The Conference at Trivandrum 

TRIVANDRUM UNIVERSITY

We returned to Colombo, made our farewells, after buying the root text of Theravadin Dharma, which is the Visuddhi Magga, "The Path to Purification", and then returned by ferry to India moving on by train to our new destination, the Conference at Trivandrum University College, one of the oldest in Kerala State, which had a history of academic excellence.

The Conference marked the death of Sree Narayana Guru, who was a great saint, prophet and social reformer from Kerala. This conference was special because it commemorated the fiftieth anniversary of his death for millions of his followers.

We arrived little prepared and were met and ushered into a great marquee that had been erected and learned that the other conference speakers were to be the Christian Archbishop, a renowned Indian Saint and a leading Japanese Zen Buddhist proponent. I was to represent the link of science with Buddhism.

Now you must first be aware what Sree Narayana stood for Gurudevan, as he was fondly known to his followers, led a strong reform movement  in Kerala, revolted against the caste system and worked on propagating new values of freedom in spirituality and thus the simple life with social equality. He transformed Kerala and was  adored as a prophet throughout India.

The first surprise was to see the great marquee surrounded, completely packed with commercial sellers. Spirituality with mutual respect and solidarity and simplicity has its price, we supposed.

The speakers and other guests met and we had an absolutely fabulous meal and after a rest were led to the staging area.

I was seated on the elevated stage with Ninette at the right end next to the Japanese. Below were scores of photographers and reporters from all over India. No surprise there, but it was a surprise to see that the rows of seats were divided so that the rich and wealthy could sit in front while the very poorest were far away at the back. We supposed that being poor had its price too.

The crowd was immense, several thousand supporters of Gurudevan, we supposed. The curtain was drawn back and we were received by thunderous applause. Then the Archbishop was introduced and spoke.

He finished his speech and behold as he finished all the Christians in the throng left. So did he with a nod to those remaining. Important business. Next came the Saint. He spoke and of course, you guessed correctly, the wealthy "saint followers" got up and left with him. Next came the Zen Buddhist and when he finished few left. I imagine there were few Zen followers in India.

It seemed that the spiritual oneness of all religious groups really meant little after all. It was good press that was important even for the Indian Saint.

I spoke finally and when I had finished to my surprise everyone stayed.

I should not have been for following our speeches there was to be a great display on the stage of Indian Dancers.

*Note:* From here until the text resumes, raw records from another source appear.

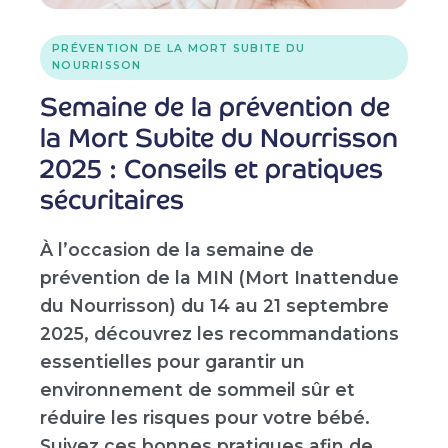
PRÉVENTION DE LA MORT SUBITE DU
NOURRISSON
Semaine de la prévention de
la Mort Subite du Nourrisson
2025 : Conseils et pratiques
sécuritaires
À l’occasion de la semaine de
prévention de la MIN (Mort Inattendue
du Nourrisson) du 14 au 21 septembre
2025, découvrez les recommandations
essentielles pour garantir un
environnement de sommeil sûr et
réduire les risques pour votre bébé.
Suivez ces bonnes pratiques afin de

We sat in the audience and appreciated the greatness of professional Indian music and dance and then leaving after receiving great thanks were led to our paid lodgings.

So much for organized religion of any type, and I believe that only Theravadin Mahatheras would have had the dignity to stay to the end.

So much for Kerala. We went by rail to Delhi and after exploring the city, buying what we required at good prices in the many shops, for we were after all sellers in Ibiza, returned to Spain.

It was an amazing trip in which we saw and learned a great deal more than has been spoken of here, for the object is to show Ninette's experiences beside me and the seeds which were nurtured within her.